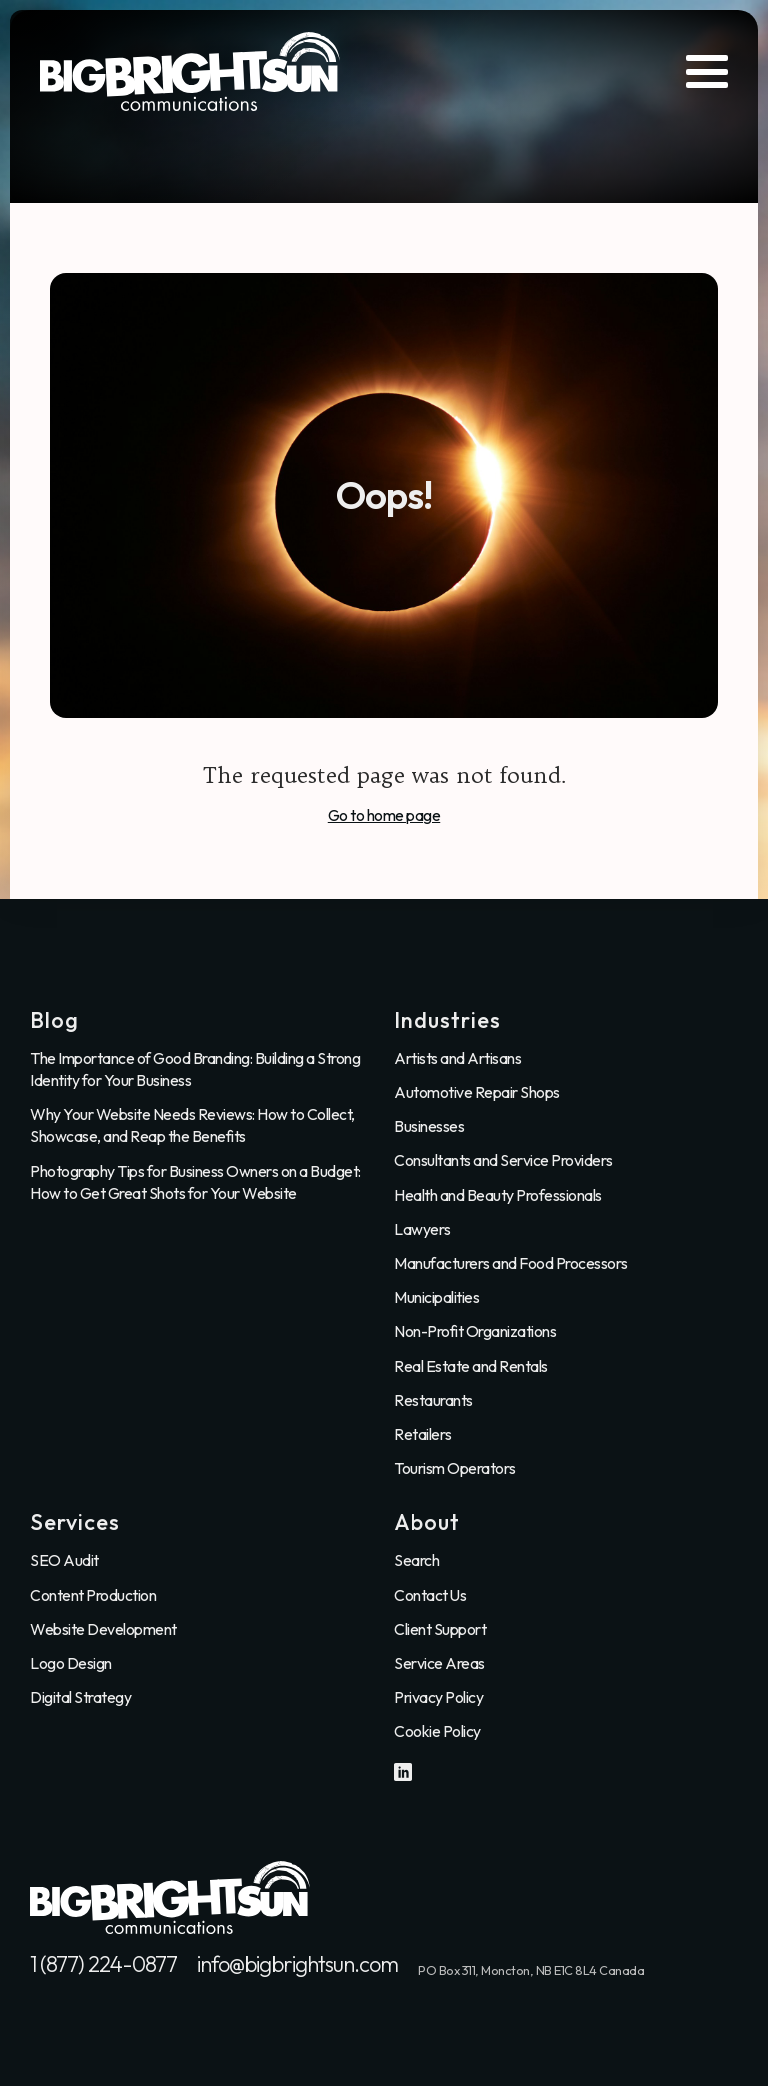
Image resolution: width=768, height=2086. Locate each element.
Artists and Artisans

---

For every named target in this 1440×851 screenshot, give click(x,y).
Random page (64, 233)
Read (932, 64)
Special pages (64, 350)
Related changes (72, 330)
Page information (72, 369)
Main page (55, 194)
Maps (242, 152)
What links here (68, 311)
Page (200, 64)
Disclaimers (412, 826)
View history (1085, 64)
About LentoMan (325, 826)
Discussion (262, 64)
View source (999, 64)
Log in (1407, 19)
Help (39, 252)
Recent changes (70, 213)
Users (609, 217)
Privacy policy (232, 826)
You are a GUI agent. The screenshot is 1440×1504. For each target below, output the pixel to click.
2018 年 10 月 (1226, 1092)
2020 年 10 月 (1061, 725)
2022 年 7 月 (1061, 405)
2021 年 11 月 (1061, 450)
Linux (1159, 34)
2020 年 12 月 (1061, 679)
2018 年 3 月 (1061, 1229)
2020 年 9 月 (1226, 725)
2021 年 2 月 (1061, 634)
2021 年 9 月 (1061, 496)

> Task prompt
Across the whole listing above, report each line that includes "click".

> Result of the exercise
For every named target in this 1440×851 screenshot, give click(x,y).
You are a GUI agent. The screenshot is 1440×1504. For each target below, output the pixel to click.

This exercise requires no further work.